WORK REQUIRED — What is the number of lines in the entries that include the word "Verantwortlich"? Respond with the number only.

START MATERIAL FOR THIS TASK

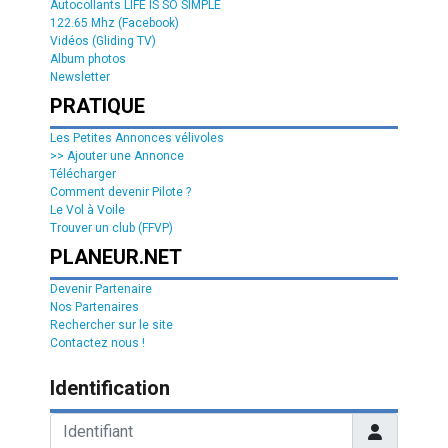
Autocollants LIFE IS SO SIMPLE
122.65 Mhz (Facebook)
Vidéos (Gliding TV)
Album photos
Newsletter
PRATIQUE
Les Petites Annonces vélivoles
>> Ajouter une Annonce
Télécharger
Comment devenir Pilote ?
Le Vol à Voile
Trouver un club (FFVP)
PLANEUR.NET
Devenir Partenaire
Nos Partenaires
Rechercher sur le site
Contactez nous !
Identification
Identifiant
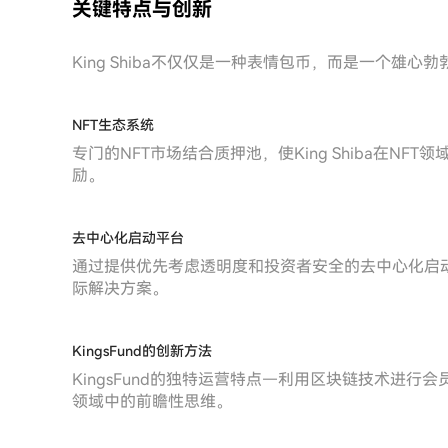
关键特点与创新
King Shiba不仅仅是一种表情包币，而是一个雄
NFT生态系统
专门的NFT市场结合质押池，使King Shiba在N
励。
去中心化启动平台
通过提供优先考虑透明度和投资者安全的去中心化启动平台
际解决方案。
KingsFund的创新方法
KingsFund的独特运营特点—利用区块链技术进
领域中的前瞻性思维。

END MATERIAL FOR THIS TASK
START MATERIAL FOR THIS TASK

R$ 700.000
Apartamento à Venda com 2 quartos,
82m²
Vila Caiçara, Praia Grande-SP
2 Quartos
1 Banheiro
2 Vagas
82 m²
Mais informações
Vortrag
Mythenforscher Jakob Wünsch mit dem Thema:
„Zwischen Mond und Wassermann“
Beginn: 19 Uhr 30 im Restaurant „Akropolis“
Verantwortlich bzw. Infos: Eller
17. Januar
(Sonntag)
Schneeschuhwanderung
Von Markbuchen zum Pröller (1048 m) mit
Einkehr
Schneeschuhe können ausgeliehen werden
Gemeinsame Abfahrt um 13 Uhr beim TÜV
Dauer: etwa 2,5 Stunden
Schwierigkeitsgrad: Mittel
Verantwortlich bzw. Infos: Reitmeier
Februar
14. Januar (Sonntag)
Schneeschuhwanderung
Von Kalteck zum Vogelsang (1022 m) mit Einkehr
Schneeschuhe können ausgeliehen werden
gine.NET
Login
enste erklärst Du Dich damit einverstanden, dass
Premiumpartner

END MATERIAL FOR THIS TASK
START MATERIAL FOR THIS TASK

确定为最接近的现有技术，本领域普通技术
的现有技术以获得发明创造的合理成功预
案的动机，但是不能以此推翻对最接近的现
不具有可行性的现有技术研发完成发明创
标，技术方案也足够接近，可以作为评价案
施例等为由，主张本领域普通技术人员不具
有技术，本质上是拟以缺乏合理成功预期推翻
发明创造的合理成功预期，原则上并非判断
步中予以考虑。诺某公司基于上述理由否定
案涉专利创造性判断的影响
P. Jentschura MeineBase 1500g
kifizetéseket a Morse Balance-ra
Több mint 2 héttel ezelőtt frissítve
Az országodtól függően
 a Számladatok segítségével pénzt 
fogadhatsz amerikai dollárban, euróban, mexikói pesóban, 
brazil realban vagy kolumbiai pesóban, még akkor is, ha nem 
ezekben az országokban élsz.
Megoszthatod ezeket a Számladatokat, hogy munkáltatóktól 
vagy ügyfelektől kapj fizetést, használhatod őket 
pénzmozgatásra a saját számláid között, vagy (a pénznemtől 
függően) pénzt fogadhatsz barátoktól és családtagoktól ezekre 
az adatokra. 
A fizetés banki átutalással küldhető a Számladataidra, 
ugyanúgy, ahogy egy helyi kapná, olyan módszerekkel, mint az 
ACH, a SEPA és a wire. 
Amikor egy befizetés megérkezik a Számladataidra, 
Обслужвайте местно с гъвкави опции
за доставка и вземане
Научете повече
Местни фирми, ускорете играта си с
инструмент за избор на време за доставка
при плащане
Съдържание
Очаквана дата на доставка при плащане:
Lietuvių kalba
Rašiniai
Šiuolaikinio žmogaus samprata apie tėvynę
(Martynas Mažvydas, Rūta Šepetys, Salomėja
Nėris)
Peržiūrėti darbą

END MATERIAL FOR THIS TASK

RESPONSE AREA — 2